Daarnaast noemt Chesnaye als groot voordeel van zijn functie dat hij veel vrijheid heeft in het bedenken van relevante onderzoeksvragen. ‘Ik verdiep me graag in wat meer geavanceerde statistische technieken en vind het erg leuk als ik de mogelijkheid krijg om nieuwe technieken toe te passen op de data van EQUAL.’

Veel bereikt

Sinds EQUAL in 2012 van start ging, is er veel bereikt. Het project heeft een schat aan informatie opgeleverd en er zijn er al veel wetenschappelijke artikelen over de gegevens geschreven. Op dit moment zijn er zo’n vijftien artikelen gepubliceerd of geaccepteerd voor publicatie en daarnaast zijn er nog eens vijftien artikelen waar nog aan gewerkt wordt. De onderwerpen van die artikelen lopen sterk uiteen; variërend van nierfunctiedaling en kwaliteit van leven tot diverse biomarkers, zoals troponine T en uremische toxines. ‘Het unieke aan EQUAL is dat wij voor zoveel patiënten op herhaalde tijdspunten symptomen en de kwaliteit van leven hebben kunnen meten. Daarmee onderscheiden we ons echt van andere onderzoeken op het gebied van starten met dialyse’, vertelt Chesnaye.

Einde in zicht

Ondertussen is het einde van het EQUAL project in zicht. Sinds kort is de inclusie van nieuwe patiënten in alle deelnemende landen gestopt en ook de dataverzameling met het eCRF zal in juni beëindigd worden. Voor de patiënten die al in de database zitten wordt nog wel bijgehouden of ze nog in leven zijn en of ze nog behandeld worden met dialyse.

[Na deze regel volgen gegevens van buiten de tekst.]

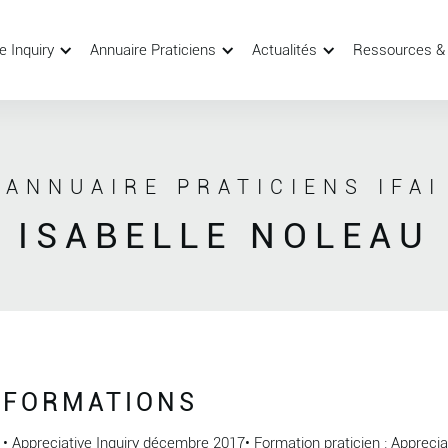
e Inquiry
Annuaire Praticiens
Actualités
Ressources &
ANNUAIRE PRATICIENS IFAI
ISABELLE NOLEAU
FORMATIONS
• Appreciative Inquiry décembre 2017• Formation praticien : Appreciati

In de komende tijd kunnen we nog veel van EQUAL horen, want er moeten nog veel artikelen worden afgerond en ook op het spijtmateriaal kunnen nog toekomstige analyses verricht worden. ‘Binnenkort, als de database helemaal compleet is, kunnen we de afsluitende analyses uitvoeren en hopen we de centrale onderzoeksvraag te kunnen beantwoorden’, legt Chesnaye uit.

Chesnaye: ‘Het EQUAL project heeft veel waardevolle inzichten opgeleverd en heeft geleid tot nieuwe initiatieven voor de toekomst. Zo zijn we bij de ERA Registry nu bezig met het opzetten van een Europese registratie voor patiënten met gevorderde chronische nierschade (stadium 4); een mooi vervolg op EQUAL.’